Dossier : IMM‑5582‑19

Référence : 2021 CF 883

[TRADUCTION FRANÇAISE]

Ottawa (Ontario), le 26 août 2021

En présence de monsieur le juge Fothergill

ENTRE :

MA. THERESA MADERA

demanderesse

et

LE MINISTRE DE LA CITOYENNETÉ ET DE L’IMMIGRATION

défendeur

JUGEMENT ET MOTIFS

I. Aperçu

[1] Ma Theresa Madera est une citoyenne des Philippines. Elle sollicite le contrôle judiciaire d’une décision par laquelle un agent [l’agent] d’Immigration, Réfugiés et Citoyenneté Canada a rejeté sa demande de résidence permanente à partir du Canada fondée sur des motifs d’ordre humanitaire.
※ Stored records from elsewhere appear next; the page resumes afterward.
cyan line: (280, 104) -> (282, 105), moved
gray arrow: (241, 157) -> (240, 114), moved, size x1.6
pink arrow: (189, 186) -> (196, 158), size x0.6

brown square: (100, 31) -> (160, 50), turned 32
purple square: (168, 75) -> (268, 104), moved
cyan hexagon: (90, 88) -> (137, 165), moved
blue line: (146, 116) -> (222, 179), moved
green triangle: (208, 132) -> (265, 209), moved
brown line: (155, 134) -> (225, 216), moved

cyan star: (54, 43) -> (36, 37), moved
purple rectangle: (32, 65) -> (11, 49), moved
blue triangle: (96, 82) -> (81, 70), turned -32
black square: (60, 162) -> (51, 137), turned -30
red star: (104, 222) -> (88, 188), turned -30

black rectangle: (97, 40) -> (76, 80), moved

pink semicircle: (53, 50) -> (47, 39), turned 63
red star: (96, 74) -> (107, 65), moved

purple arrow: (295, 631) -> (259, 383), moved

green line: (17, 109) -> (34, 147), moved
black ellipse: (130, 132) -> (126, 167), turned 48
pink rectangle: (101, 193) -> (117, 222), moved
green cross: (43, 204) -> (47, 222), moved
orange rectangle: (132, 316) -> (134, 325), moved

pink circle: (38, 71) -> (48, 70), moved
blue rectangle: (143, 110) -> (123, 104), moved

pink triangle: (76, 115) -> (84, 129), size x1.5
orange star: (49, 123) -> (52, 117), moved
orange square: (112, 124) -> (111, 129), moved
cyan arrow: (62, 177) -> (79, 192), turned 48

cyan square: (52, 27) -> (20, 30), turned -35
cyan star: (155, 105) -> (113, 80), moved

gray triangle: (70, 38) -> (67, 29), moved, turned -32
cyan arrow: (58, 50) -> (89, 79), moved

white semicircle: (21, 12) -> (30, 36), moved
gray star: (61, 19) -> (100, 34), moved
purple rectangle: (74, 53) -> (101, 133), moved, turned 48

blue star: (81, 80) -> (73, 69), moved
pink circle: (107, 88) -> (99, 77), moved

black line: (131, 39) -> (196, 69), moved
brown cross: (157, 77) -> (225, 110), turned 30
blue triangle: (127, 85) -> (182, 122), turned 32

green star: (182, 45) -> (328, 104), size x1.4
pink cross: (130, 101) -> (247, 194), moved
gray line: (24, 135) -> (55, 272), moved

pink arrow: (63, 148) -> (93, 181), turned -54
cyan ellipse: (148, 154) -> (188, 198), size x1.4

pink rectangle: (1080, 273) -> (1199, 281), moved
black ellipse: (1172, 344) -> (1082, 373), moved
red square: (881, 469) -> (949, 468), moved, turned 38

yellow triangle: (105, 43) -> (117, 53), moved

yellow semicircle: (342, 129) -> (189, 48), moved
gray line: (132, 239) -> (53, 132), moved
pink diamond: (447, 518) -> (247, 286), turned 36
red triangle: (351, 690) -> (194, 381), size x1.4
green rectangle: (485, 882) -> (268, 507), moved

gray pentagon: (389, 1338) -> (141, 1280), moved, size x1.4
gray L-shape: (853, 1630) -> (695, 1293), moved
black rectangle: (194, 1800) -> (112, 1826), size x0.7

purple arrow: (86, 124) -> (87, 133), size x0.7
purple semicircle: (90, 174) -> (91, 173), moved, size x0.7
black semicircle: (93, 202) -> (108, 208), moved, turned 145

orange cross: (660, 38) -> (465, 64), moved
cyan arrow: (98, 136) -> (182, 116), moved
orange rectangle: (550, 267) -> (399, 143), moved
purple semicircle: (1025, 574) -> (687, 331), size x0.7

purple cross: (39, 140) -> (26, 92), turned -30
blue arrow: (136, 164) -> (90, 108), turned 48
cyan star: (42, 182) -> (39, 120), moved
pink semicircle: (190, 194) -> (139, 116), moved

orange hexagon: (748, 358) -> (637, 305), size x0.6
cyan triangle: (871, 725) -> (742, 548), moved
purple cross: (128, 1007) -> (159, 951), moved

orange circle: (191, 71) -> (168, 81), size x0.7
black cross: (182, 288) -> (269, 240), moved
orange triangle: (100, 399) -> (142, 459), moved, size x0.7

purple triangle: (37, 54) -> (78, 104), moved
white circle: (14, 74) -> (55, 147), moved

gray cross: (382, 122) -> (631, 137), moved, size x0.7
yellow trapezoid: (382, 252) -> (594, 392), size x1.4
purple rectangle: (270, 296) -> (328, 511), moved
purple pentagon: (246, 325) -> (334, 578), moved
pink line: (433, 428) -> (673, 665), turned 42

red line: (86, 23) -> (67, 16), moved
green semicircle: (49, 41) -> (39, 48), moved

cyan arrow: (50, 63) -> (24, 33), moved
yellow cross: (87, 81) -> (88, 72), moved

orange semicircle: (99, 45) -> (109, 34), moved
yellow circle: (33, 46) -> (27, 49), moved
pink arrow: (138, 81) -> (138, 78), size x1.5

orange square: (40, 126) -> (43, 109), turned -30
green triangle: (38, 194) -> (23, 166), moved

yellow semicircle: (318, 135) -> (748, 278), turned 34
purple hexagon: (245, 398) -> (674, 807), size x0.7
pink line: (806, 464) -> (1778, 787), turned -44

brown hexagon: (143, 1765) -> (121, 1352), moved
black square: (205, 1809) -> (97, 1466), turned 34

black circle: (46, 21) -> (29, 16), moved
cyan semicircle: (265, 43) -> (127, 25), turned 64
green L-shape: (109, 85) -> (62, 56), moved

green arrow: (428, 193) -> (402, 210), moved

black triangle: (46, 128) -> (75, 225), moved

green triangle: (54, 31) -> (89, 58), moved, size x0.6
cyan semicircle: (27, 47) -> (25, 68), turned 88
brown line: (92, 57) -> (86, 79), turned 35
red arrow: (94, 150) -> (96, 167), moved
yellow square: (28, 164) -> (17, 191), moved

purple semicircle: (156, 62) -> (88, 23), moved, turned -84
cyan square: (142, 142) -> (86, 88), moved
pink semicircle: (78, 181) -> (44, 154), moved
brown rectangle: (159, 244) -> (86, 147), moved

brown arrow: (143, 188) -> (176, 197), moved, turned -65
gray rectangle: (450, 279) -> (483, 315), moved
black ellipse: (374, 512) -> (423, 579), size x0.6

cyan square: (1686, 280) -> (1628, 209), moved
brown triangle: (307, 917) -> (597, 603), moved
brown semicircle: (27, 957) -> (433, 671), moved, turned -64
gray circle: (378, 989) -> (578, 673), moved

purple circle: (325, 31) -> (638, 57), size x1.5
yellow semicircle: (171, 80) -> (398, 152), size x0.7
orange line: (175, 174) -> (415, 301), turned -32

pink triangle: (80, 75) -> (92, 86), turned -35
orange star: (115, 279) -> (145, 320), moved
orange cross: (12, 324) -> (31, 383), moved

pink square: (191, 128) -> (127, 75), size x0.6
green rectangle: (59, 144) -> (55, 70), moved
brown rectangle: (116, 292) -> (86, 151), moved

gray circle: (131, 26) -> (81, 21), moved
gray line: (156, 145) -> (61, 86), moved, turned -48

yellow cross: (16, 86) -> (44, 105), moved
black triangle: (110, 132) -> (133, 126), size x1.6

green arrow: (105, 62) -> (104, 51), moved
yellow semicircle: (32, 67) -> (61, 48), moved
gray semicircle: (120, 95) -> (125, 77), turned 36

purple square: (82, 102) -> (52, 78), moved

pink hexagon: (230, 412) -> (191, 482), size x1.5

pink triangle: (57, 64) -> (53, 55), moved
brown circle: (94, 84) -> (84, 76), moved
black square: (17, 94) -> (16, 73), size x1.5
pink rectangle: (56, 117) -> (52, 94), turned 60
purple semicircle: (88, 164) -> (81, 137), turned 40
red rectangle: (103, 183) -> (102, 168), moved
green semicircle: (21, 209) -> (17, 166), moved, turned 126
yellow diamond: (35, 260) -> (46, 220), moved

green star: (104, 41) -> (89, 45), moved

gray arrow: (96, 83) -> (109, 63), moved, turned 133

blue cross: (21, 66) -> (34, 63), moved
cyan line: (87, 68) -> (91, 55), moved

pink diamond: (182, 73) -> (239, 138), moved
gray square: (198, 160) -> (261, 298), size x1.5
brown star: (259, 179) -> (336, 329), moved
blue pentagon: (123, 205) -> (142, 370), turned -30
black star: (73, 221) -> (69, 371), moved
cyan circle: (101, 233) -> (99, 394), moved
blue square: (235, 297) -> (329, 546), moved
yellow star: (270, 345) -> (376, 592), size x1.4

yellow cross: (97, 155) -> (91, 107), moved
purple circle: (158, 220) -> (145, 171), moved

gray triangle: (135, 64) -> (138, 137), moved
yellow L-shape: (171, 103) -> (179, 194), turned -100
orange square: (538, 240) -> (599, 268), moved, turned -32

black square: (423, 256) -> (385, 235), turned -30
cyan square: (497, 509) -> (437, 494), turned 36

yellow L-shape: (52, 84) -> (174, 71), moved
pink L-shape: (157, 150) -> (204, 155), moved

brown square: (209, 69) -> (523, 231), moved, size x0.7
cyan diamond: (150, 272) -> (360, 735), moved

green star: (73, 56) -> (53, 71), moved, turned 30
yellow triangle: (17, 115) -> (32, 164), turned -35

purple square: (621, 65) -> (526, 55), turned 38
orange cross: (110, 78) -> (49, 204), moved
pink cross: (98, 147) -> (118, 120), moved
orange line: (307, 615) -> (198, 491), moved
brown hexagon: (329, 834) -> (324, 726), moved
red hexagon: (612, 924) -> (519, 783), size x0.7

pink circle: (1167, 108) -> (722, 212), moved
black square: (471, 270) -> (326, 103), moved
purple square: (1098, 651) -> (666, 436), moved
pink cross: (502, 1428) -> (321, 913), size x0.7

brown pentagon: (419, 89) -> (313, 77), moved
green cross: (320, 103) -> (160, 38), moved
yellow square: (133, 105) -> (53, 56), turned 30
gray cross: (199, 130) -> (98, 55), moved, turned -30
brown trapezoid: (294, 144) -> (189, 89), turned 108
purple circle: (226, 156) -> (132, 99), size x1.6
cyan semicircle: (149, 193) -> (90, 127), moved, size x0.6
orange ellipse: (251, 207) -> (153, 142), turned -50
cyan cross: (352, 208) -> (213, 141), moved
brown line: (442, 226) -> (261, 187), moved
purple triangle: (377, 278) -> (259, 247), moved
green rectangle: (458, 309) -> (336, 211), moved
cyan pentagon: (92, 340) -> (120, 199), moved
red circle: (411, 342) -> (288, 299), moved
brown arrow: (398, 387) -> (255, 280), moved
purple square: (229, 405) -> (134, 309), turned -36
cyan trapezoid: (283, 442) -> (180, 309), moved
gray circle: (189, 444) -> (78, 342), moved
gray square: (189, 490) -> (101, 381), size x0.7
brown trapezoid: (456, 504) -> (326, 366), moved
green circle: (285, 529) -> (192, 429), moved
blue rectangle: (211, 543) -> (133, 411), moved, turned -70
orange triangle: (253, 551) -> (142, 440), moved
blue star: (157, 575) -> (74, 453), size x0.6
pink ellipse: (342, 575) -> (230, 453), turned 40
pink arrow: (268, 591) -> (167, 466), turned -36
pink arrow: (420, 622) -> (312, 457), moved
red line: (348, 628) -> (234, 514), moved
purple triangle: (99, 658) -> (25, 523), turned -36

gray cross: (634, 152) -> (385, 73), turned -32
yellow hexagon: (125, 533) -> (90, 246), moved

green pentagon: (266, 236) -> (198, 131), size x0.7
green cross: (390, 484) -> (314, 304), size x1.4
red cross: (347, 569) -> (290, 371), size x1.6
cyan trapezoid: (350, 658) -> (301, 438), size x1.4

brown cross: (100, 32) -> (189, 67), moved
[2] Il s’agit de la troisième fois que Mme Madera demande de rester au Canada pour des motifs d’ordre humanitaire, et de la troisième fois que sa demande est rejetée. Les circonstances ayant mené aux deux premiers rejets ont été résumées de façon succincte par le juge Patrick Gleeson dans l’affaire Madera c Canada (Immigration, Réfugiés et Citoyenneté), 2017 CF 108 [Madera] aux paragraphes 1 et 2 :

Mme Madera, la demanderesse, est une citoyenne des Philippines qui est arrivée au Canada en octobre 2010 pour travailler dans le cadre du Programme des aides familiaux résidants. Son permis de travail exigeait qu’elle travaille pour l’employeur identifié dans le permis. Cependant, elle ne l’a pas fait. Elle a ultérieurement changé d’employeurs et, en 2012, a présenté une demande en vue d’obtenir un nouveau permis de travail pour refléter son employeur actuel. Sa demande de 2012 a été rejetée en raison de la non‑divulgation des accusations criminelles, des renseignements qui étaient requis sur le formulaire de demande. En mai 2013, elle a encore présenté une autre demande et à ce moment‑là, elle a reçu l’ordre de quitter le Canada. Elle n’a pas quitté le Canada comme cela lui a été ordonné. En mai 2014, elle a présenté une demande de résidence permanente pour des motifs d’ordre humanitaire depuis le Canada.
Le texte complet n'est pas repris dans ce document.